Trying to figure out spamsource - spamcop vs WHOIS

[andyroo]

Hi!

For the last week I've been getting targeted spam (to .edu addresses) that spamcop identifies as being from liquidweb.com. When I run a whois by domain name, the owner comes back whoisguard protected, registered by either namecheap or enom. when I run by IP address, the address block comes back registered to liquidweb. Both enom and namecheap state that they have policies prohibiting users of their services from sending unsolicited bulk commercial email, but they don't come up in spamcop reporting as options to email to. Liquidweb is unresponsive. I am preparing to manually report the spam to enom and namecheap, but I wanted to get feedback on this. A detailed description of the spam sources and content follows.

I'm guessing that liquidweb is allocated the block of IP addresses that these domain names (six so far) are registered to. But I haven't seen any replies from them in over a week of spams. I'm getting 5-10 per day from these addresses (IP addresses are just the last few I've reported):

[http:// flightsinthedark.com] ( 69.16.251.182 )( 69.16.242.62 )

[http:// bigbrownsquares.com] ( 69.16.242.61 )

[http:// medianaliter.com] ( 69.16.251.181 )( 69.16.242.61 )

[http:// nomoechopollo.com] ( 69.16.242.59 )( 69.16.242.60 )( 69.16.242.210 ) ( 69.16.242.211 )( 69.16.242.212 )( 69.16.251.180 )

[http:// fishgrantisotis.com] ( 69.16.242.59 )( 69.16.242.61 )

[http:// beejungleribbon.com] ( 69.16.251.180 )( 69.16.251.182 ) ( 69.16.242.62 )

Each email has links that redirect to a site that runs you through a kajillion offers (I just filled in the info from the unsubscribe address when I was looking into it). Then, right before you're supposed to get whatever free thing they're offering, the page hangs on a survey (in MSIE or firefox). It appears to be a deceptive site designed to get you to fill out a whole bunch of personal info on a whole bunch of marketing lists. I imagine they get a kickback. If you want to follow the links, some valid three digit codes are 156,157,158,064

The general email format is:

From: Financial Department <studentpromotion[at][insert domain name from above]>

Subject: [insert promotional offer name here

To: myemail[at]university.edu

Students Get our [ insert offer here] What are you waiting for?

Congratulations! You have been selected to receive a [insert offer here] Simply click on the link to complete the application.

Click Here (http:// nomoechopollo.com/redir.php?id=158&e=myemail[at]university.edu)

[more offer-specific text)

Click Here (http:// nomoechopollo.com/redir.php?id=158&e=myemail[at]university.edu)

Sincerely,

[offer dependent signature]

College Group Only Sends Top Offers and Services To Students. We Wish You Great Success This Fall. Please click here to unsubscribe or mail your unsubscribe request to the address below. [http:// nomoechopollo.com/uns.php?c=studentpromotion&m=] [ten digit identifier]&e=myemail[at]university.edu College Group Services 5715 Will Clayton #2158 Humble, TX 77338

Moderator edit - URLs delinked ... Farelf

[Wazoo]

A Tracking URL on one or a few of these would answer many questions ....

From the gist of what you are saying;

.. The "source" is from liquidweb ... taking hat to mean the "source of the e-mail/spam"

This would not necessarily have anything to do with the (assumed) spamvertised web-sites you've listed.

But then you suggest that these "sources" also fall under a liquidweb IP block.

So what's the IP address involved as "the source" of these e-mails? (Or maybe I'm foguring out what you posted?)

For example, you list: ht tp://flightsinthedark.com ( 69.16.251.182 )( 69.16.242.62 )

but the web-site is currently located at; Trace flightsinthedark.com (69.16.242.234) ...

Tossing a safe-browse/GET command at that site returns no content ...
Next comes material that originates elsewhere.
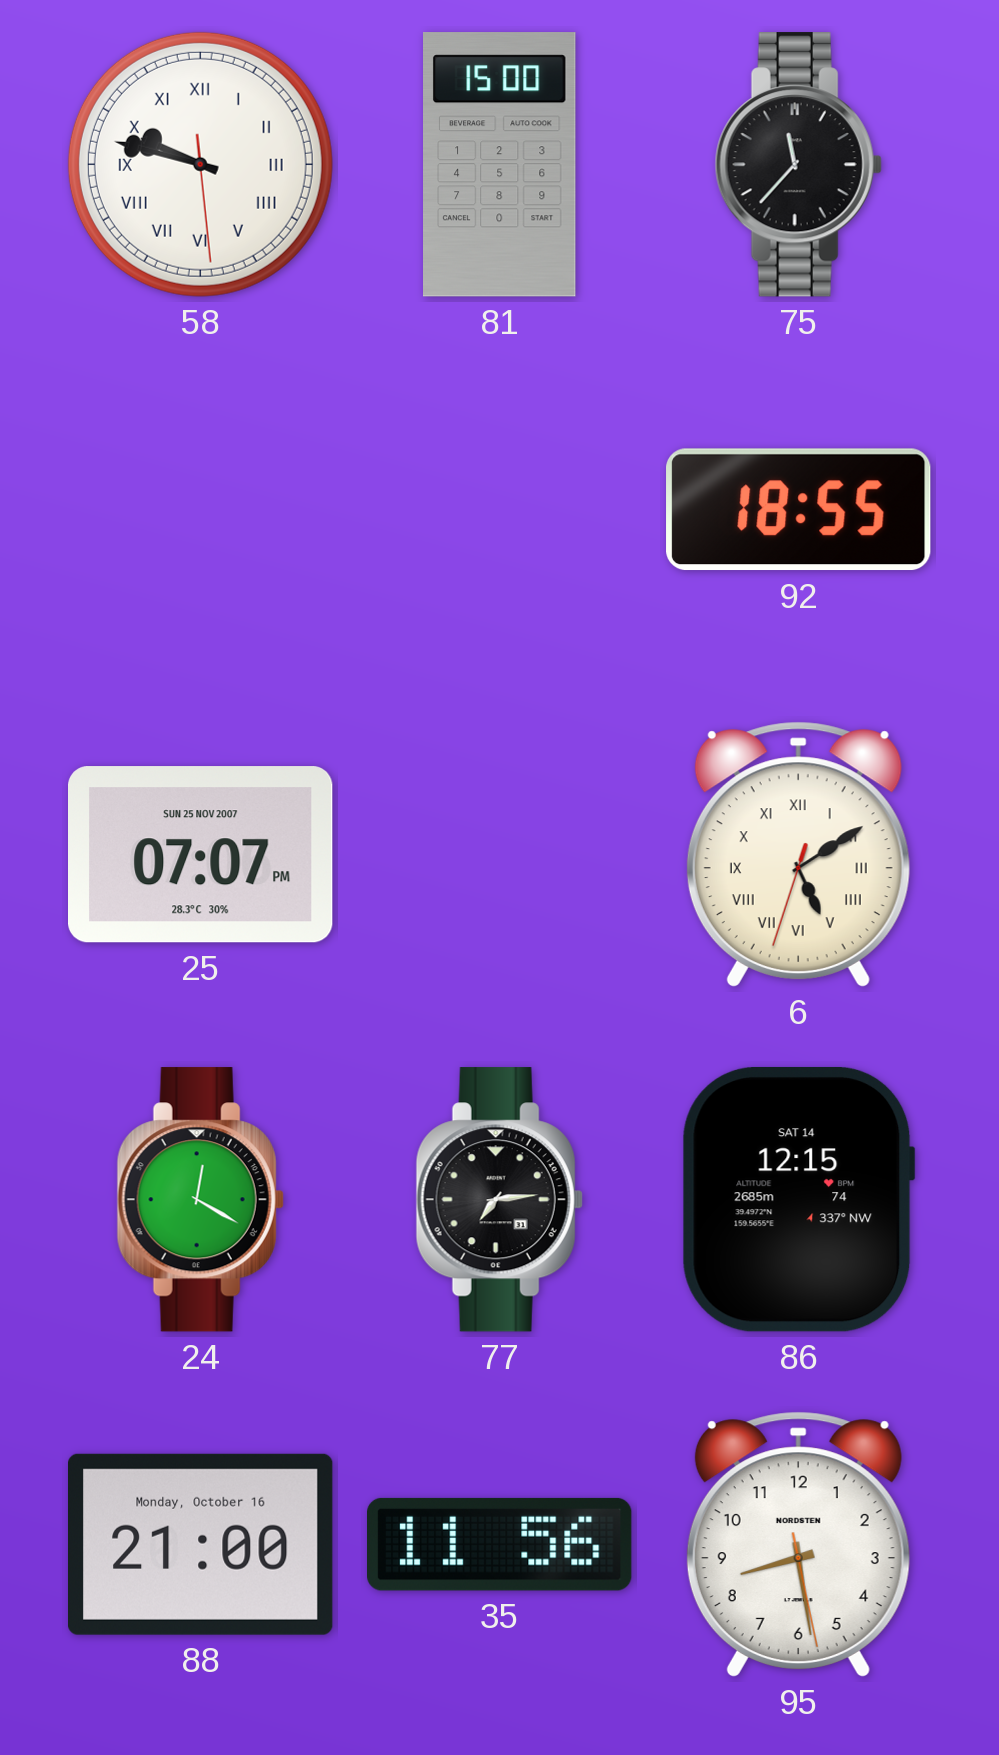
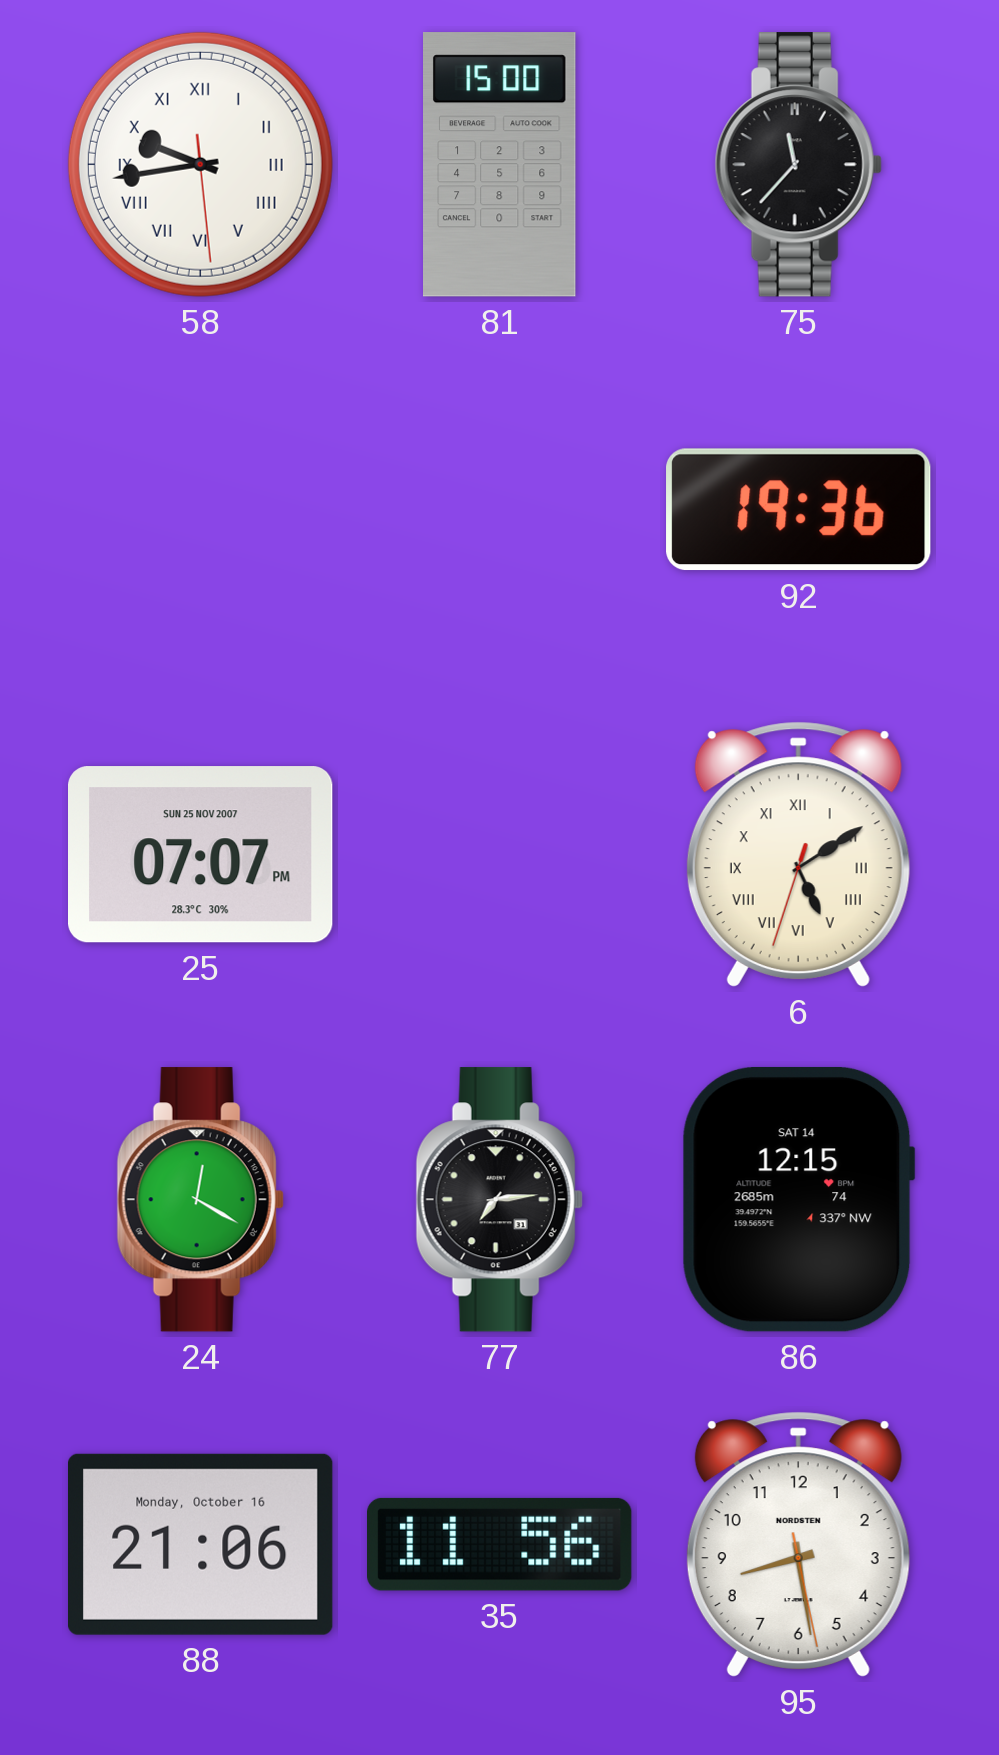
58: 9:47 -> 9:43
92: 18:55 -> 19:36
88: 21:00 -> 21:06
The same result in an attempt to "look at" ht tp://bigbrownsquares.com/

I'm guessing that you are suggesting that you received two spam e-mails originating from the tw UP addresses you quoted, both including references to the spamvertised site ...????
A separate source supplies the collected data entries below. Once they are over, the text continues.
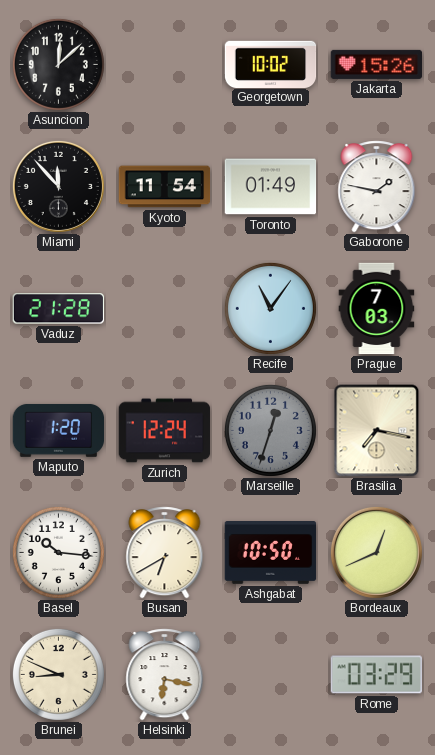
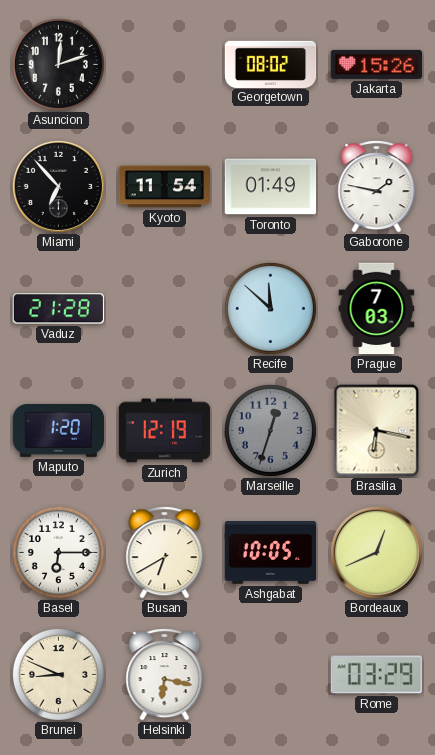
Asuncion: 12:08 -> 12:12
Georgetown: 10:02 -> 08:02
Miami: 11:53 -> 6:53
Recife: 11:06 -> 11:52
Zurich: 12:24 -> 12:19
Brasilia: 7:17 -> 6:17
Basel: 10:16 -> 6:15
Ashgabat: 10:50 -> 10:05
I'm guessing that liquidweb is allocated the block of IP addresses that these domain names (six so far) are registered to.

Actually, the technical wording would be "this is where they are hosted" . one can "register" anywhere, it's the DNS records that end up pointing to 'where' the site is actually sitting. There are many instances noted in other discussion here relating to spammer use of "rotating DNS records/data"

Both enom and namecheap state that they have policies prohibiting users of their services from sending unsolicited bulk commercial email, but they don't come up in spamcop reporting as options to email to.

Domain Registrars are not normally a target for SpamCop.net reports. This type of notification requires 'manual' reporting.